I don’t know for sure how you were with my brothers or my sister as we grew up.   But with me, everything you and I did was The Hard Way. You and I both know what I’m talking about.

You didn’t tell me about your “Navy Days” or your grueling experiences aboard the Boston. You should have.   I didn’t ask. I should have. I had to find out on my own, the hard way.   I started doing some research a couple of months before you died.   Right after your funeral, I started in earnest. Then I started writing A Bird’s Eye View. My original intention was to write an account of your service for my three sons. Guess what, Dad?   When I finally started writing my book, within six months I lost you; the company I worked for was bought out. I lost my job.

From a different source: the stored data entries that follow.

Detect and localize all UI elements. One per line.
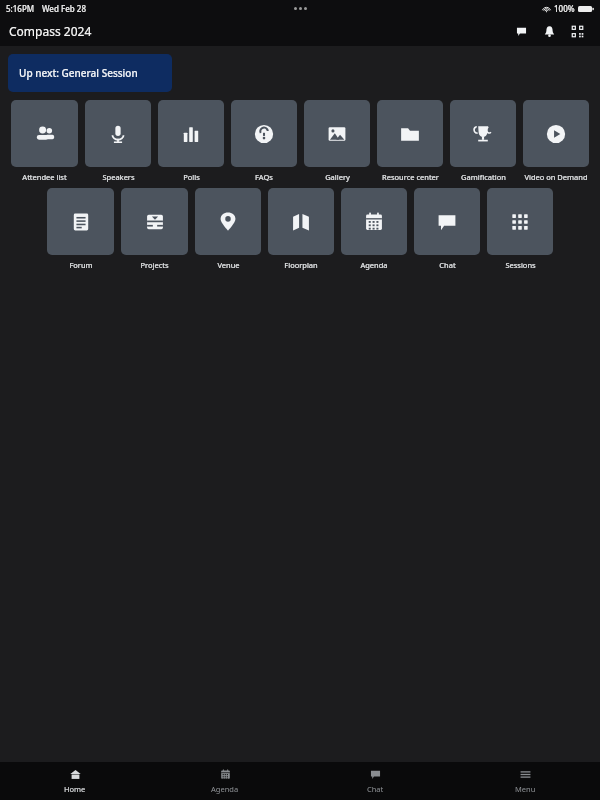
button[interactable]: Projects xyxy=(118,188,191,270)
staticText: Gamification xyxy=(461,172,506,182)
button[interactable]: Attendee list xyxy=(8,100,81,182)
staticText: Floorplan xyxy=(284,260,318,270)
button[interactable]: Sessions xyxy=(484,188,556,270)
staticText: FAQs xyxy=(255,172,273,182)
button[interactable]: Venue xyxy=(192,188,264,270)
staticText: Home xyxy=(64,784,86,794)
staticText: Forum xyxy=(69,260,93,270)
button[interactable]: Gallery xyxy=(301,100,373,182)
button[interactable]: Forum xyxy=(44,188,117,270)
button[interactable]: Home xyxy=(0,762,150,800)
staticText: Projects xyxy=(140,260,169,270)
button[interactable]: Chat xyxy=(411,188,483,270)
staticText: Venue xyxy=(217,260,240,270)
button[interactable]: Video on Demand xyxy=(520,100,592,182)
staticText: Chat xyxy=(367,784,384,794)
button[interactable]: Messages xyxy=(508,18,534,44)
staticText: Attendee list xyxy=(22,172,67,182)
staticText: Video on Demand xyxy=(524,172,588,182)
button[interactable]: Resource center xyxy=(374,100,446,182)
staticText: Polls xyxy=(183,172,200,182)
staticText: Resource center xyxy=(382,172,439,182)
staticText: Gallery xyxy=(325,172,350,182)
button[interactable]: Chat xyxy=(300,762,450,800)
button[interactable]: Up next: General Session xyxy=(8,54,172,92)
staticText: Chat xyxy=(439,260,456,270)
staticText: Sessions xyxy=(505,260,536,270)
staticText: 100% xyxy=(554,3,575,14)
button[interactable]: Polls xyxy=(155,100,227,182)
staticText: Agenda xyxy=(360,260,388,270)
button[interactable]: Agenda xyxy=(150,762,300,800)
button[interactable]: Notifications xyxy=(536,18,562,44)
staticText: Up next: General Session xyxy=(19,66,138,80)
button[interactable]: Speakers xyxy=(82,100,154,182)
staticText: Agenda xyxy=(211,784,239,794)
button[interactable]: Floorplan xyxy=(265,188,337,270)
staticText: Speakers xyxy=(102,172,135,182)
staticText: Wed Feb 28 xyxy=(42,3,87,14)
button[interactable]: Menu xyxy=(450,762,600,800)
staticText: 5:16PM xyxy=(6,3,35,14)
button[interactable]: Agenda xyxy=(338,188,410,270)
staticText: Compass 2024 xyxy=(9,23,92,39)
button[interactable]: FAQs xyxy=(228,100,300,182)
staticText: Menu xyxy=(515,784,536,794)
button[interactable]: Scan QR code xyxy=(564,18,590,44)
button[interactable]: Gamification xyxy=(447,100,519,182)
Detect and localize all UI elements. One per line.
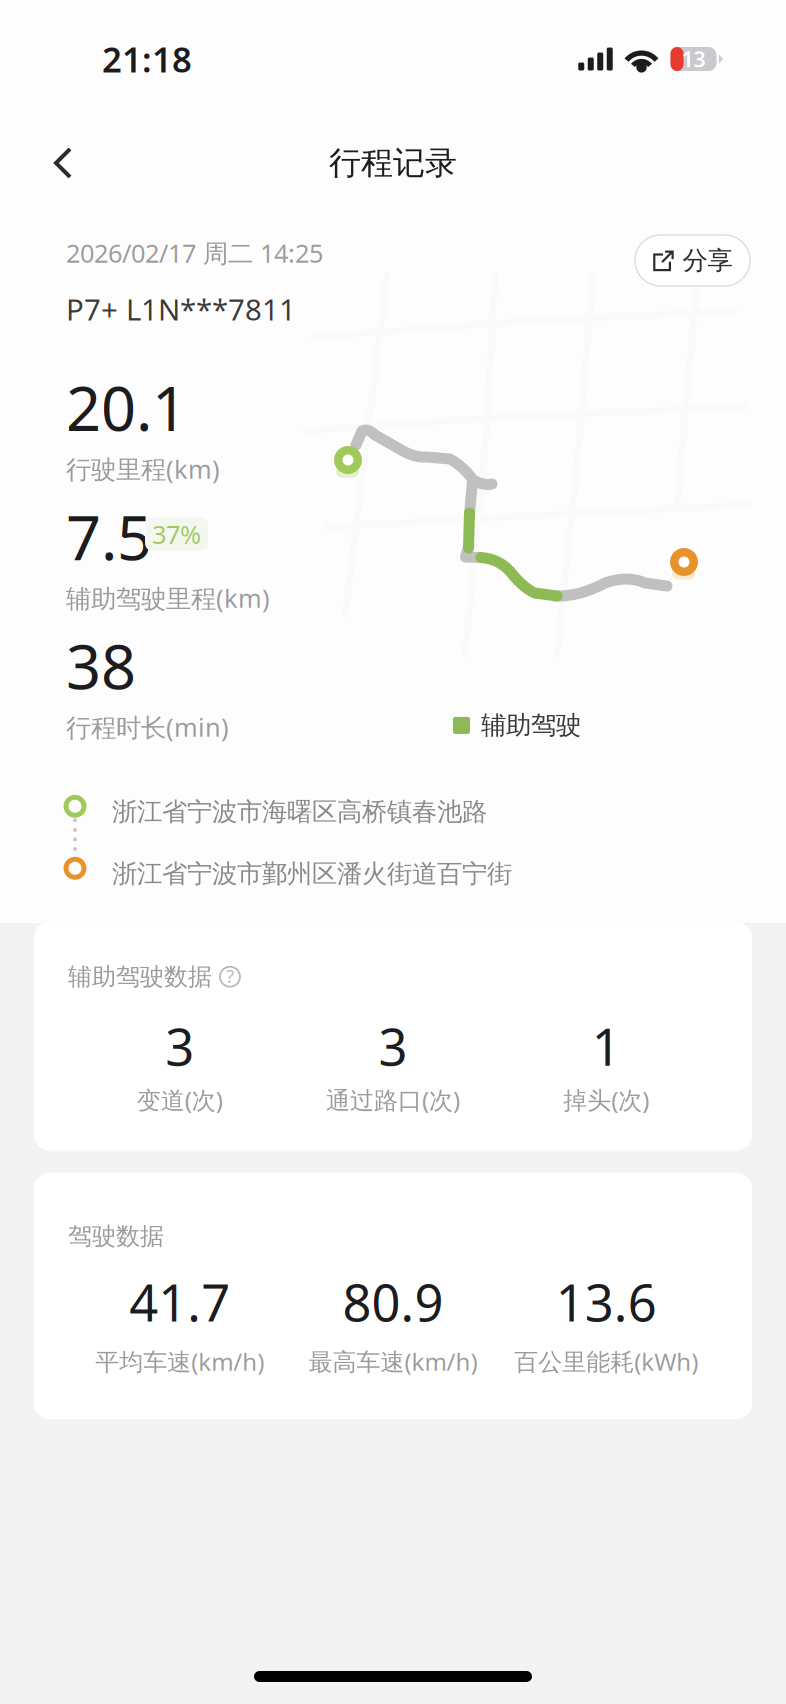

Oh, and after thirty years of marriage, I got divorced.   And there was that lawsuit thing . . . Rough six months.   But I bore down and wrote through all that turmoil.   Sound familiar?   The Hard Way.

Oh, I meant to tell you . . . some sons and daughters and grandchildren of your crewmates have stumbled onto my book and this website. They’re sending me pictures and documents and such so that their dads can be remembered too. A couple of your crewmates have read it also. They told me they cried.   They told me I did a good job telling it just like they remembered.   Not so many of them left, it looks like.

I think you’d be proud, Dad.   I say “I think”, because you’d never come out and say that. That’d be The Easy Way.   You’d make me try figure it out for myself   –   The Hard Way.